Most of the people I know who have been successful with losing weight and maintaining it did so by pursuing health gains rather than weight loss. I have my theories on the why/how of all this, but I won't get into that here, I'll save that for a research project, lol. There's one thing I've seen a lot of people find helpful, though- the buddy system. Find someone with similar goals and you can lean on (and/or compete with) each other.
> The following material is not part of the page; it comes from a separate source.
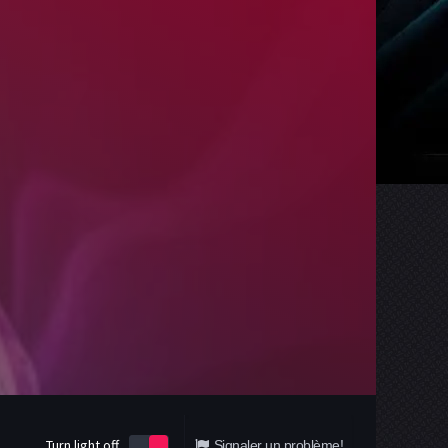
Turn light off
Signaler un problème!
Anyway, good luck!
Re: nutrition, BMI and weight
Date: 2008-02-12 06:43 pm (UTC)BMI: Oh, I'm very familiar with the BMI, and virtually everything I've read has convinced me it's no more accurate than the old actuary tables it replaced. :p
Breastfeeding: Yes, they told me that, so I wasn't too concerned when I wanted to eat ice cream. :) But I'd stopped counting every calorie I ate by then, so I'm not sure how well I did at that. I have a feeling some of the weight loss may have come from there (but it also plateaued after 4 months or so, so... ?)
Health: Actually, all of this I did primarily for health reasons. My maternal grandmother died of colorectal cancer at 50, and my mother of uterine cancer of the colon (it was weird) at 51. I figure I have an excellent chance of fighting the disease myself in 20 years, so I decided after my mother passed to start training for that fight now. But I'd be lying if didn't admit that I also hoped for some weight loss. After all, "all you need to do to lose weight is eat right and exercise!" So if I was doing both, I'd get the benefit of losing weight, right? Right?
So now I figure I'll just do it for the health, and screw the weight entirely. I'll probably keep my scale just so I can see from the body composition reading if I'm putting on muscle.
Re: nutrition, BMI and weight
Date: 2008-02-13 06:22 am (UTC)I know the lack of weight loss can be frustrating, I've been struggling with it for years myself. For many of us, the eat right & exercise route just doesn't do the trick. When that's the case, though, it's often a sign that there's a problem. A couple of other weight saboteurs are sleep deprivation and not drinking enough water (should be about half your weight in ounces per day; ie. a 150 lb person should drink about 75 ounces of water per day).